All this came before breakfast but we had enjoyed the “Panama Rolls” on the bow. Panama Rolls are mysteriously similar to Sydney Opera House Rolls, or Antarctica Rolls and are filled with a special cream flavor as well as some different fruit flavors.   After breakfast, we had time for a session of “Good Morning Amsterdam”.   Cruise Director Bruce asked the group of approximately 100 people how many people had never been through the Panama Canal before.  About a half dozen, including the two of us, were the only ones to raise our hands.  Although surprising to many of our friends, we truly are the rookies at travel with the world cruiser crowd!

       We then went through two more sets of locks, first the Pedro Miguel Locks after the Culebra Cut, followed by last set, near the Pacific Ocean, the Miraflores Locks.  In both cases, there was a huge cargo vessel going through the locks with us.  There were two parallel locks, and a ship is pulled by a couple of engines called “mules” while in the lock.  Our friend Sally told us she told someone that the ships were pulled by mules but gave no description.  She was sure the lady imagined the traditional mules pulling our large cruise ship.

       At each set of locks was a Webcam which would allow friends and family to watch us go through the locks.  We all waved for the camera and someone reported their family did pick them out as they waved from the ship in the lock.  While we were in the west lock in the Pedro Miguel Locks and the cargo ship was in the east lock, we reversed our position for the Miraflores Locks. We were told that was unusual but found the reason was that there was a medical emergency on board and that a passenger was being evacuated to a hospital which could be reached by ambulance only from the east set of locks.  Barb observed the man being taken off the ship and he seemed to be sitting up and waving as he left.
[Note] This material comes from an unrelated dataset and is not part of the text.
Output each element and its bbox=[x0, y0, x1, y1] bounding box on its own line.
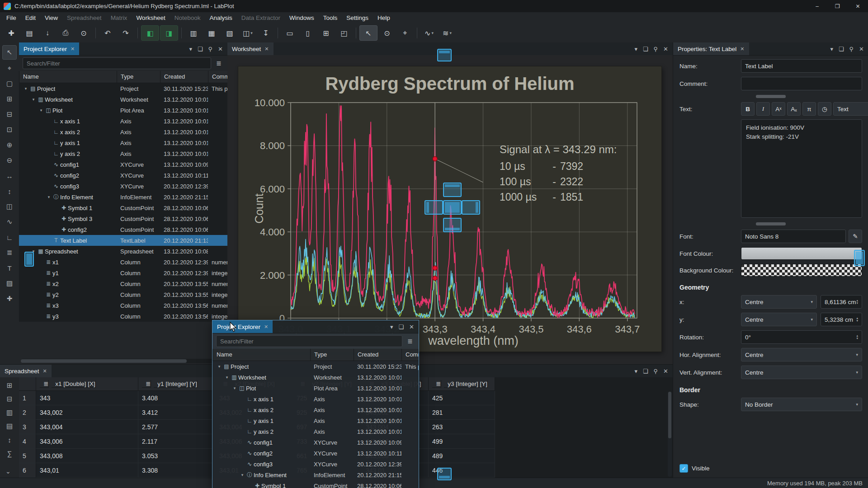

It was just one year ago today, in our first port at Dominica that a lady was hit by a tour van, had her legs run over twice, then evacuated, a leg amputated, and subsequently died of her injuries.   Fortunately this man didn’t seem to be in such dire condition.

       It was a hot day, probably even hotter than in Suez, but the proverbial humid heat of Panama made it seem worse than the dry heat in the Suez Canal.  We likewise noted that the transit was much more relaxed as there were no gun placements or obvious armed military presence that we found along the Suez Canal.  And along the Panama Canal there were definitely no camels which we had seen in the distance along the Suez!

       It was a busy day, but one filled with new, memorable experiences.  For those who have traveled with us, Barb was talking with Hanz, our concierge that served in the same capacity last year.  Barb mentioned several that had been on our deck last year and commented on Sherry (pronounced like “Sher Eee”) and Ron.  Hanz told her that they had done the Grand Asia last fall and that Ron had become ill, evacuated in Bankok, Thailand, and passed away there.  We were sorry to hear that!  Hanz also remembered, of course, Al and Pam.  Barb told him that we stayed in close contact with Al, but since he’s in Arizona, we haven’t seen him since the cruise last year, but that we see Pam frequently and in fact had been out to dinner with Pam and Paul very shortly before we left home.

       Now, after a day at sea, we will be on to another new country for us, Equador.